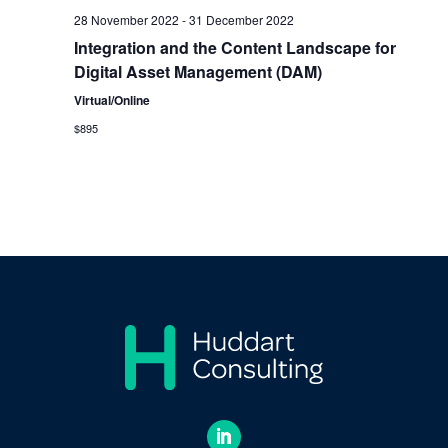
28 November 2022
-
31 December 2022
Integration and the Content Landscape for
Digital Asset Management (DAM)
Virtual/Online
$895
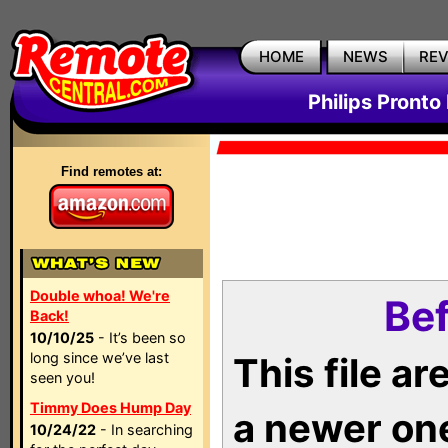
HOME
NEWS
RE
Philips Pronto
Find remotes at:
Double whoa! We're
Bef
Back!
10/10/25
- It’s been so
long since we’ve last
This file a
seen you!
Timmy Does Hump Day
a newer on
10/24/22
- In searching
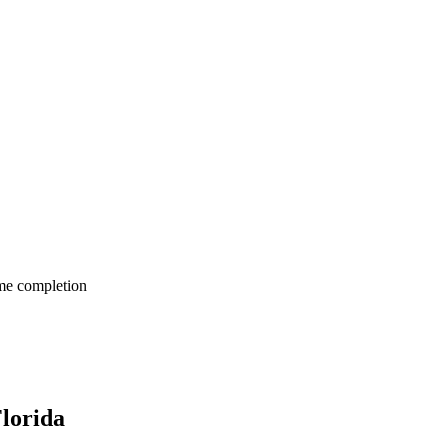
me completion
lorida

==========

Exercise aim » Reproduce the data above exactly, leaving each picture out.

Exercise output »
28 November 2022
-
31 December 2022
Integration and the Content Landscape for
Digital Asset Management (DAM)
Virtual/Online
$895
HOME
NEWS
RE
Philips Pronto
Find remotes at:
Double whoa! We're
Bef
Back!
10/10/25
- It’s been so
long since we’ve last
This file a
seen you!
Timmy Does Hump Day
a newer on
10/24/22
- In searching
me completion
lorida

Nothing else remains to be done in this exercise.